Мама ушла давно. Третьи сутки Умочка сидела одна в черном, сыром подвале на старой кушетке и ждала. Холодно и страшно... Старый плед согревал плохо, но ее спасением была внезапно пришедшая оттепель, прогнавшая на время вон из города слякотную зиму. Очень сильно хотелось кушать. Последний раз она ела черствое, овсяное печенье, когда мама была еще рядом и с тех пор, как она убежала в Горловку, у Умочки не было во рту ни крошки. Еще сильнее хотелось пить. Вода в бутылке закончилась, набрать новой было негде. Несколько раз Умочка порывалась выбраться из подземелья и убежать в соседний подъезд, на пятый этаж, в свою комнату, но обстрел не прекращался ни на минуту. Кроме того, она была послушной и, пообещав сидеть и ждать, должна была сидеть и ждать.

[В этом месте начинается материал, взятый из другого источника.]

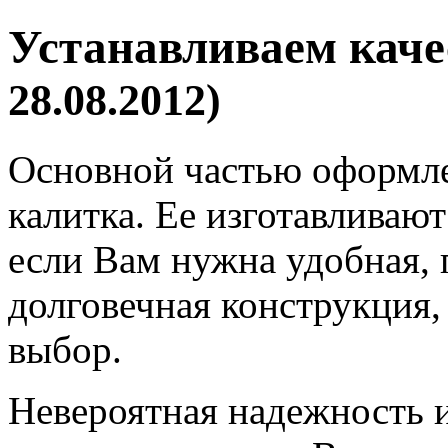
Устанавливаем кач
28.08.2012)
Основной частью оформле
калитка. Ее изготавливаю
если Вам нужна удобная, 
долговечная конструкция,
выбор.
Невероятная надежность и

Поначалу она звала маму беспрерывно, хотя и понимала — Горловка далеко и конечно мама ее не услышит. Быстро охрипла и теперь сидела тихо, без слез, замерзшая, истощенная и измученная, прислушиваясь к чудовищной какофонии звуков.
«Мама вернется, — думала она. — Не может же она бросить меня здесь одну?»
Невдалеке стрекотали автоматы, звук которых она тоже научилась различать отлично. Совсем близко раздался оглушительный, воющий девятый удар, затем какой-то противный шум, напоминающий шелест сухой листвы, гоняемой по асфальту осенним ветром. Этот новый звук был таким же зловещим, как и остальные, так что Умочка юркнула с головой под спасительный рваный плед и захныкала:
— Ма-ам-а!!.
Никто ее не услышал. В доме, стоявшем на окраине, не было ни души. Все, кто мог, покинули его, прихватили нехитрые пожитки и уехали прочь от смерти и разрушения. Даже соседка, одинокая тетя Люба, поначалу сидевшая с ними, воспользовавшись недолгим затишьем неделю назад, тоже убежала в Горловку.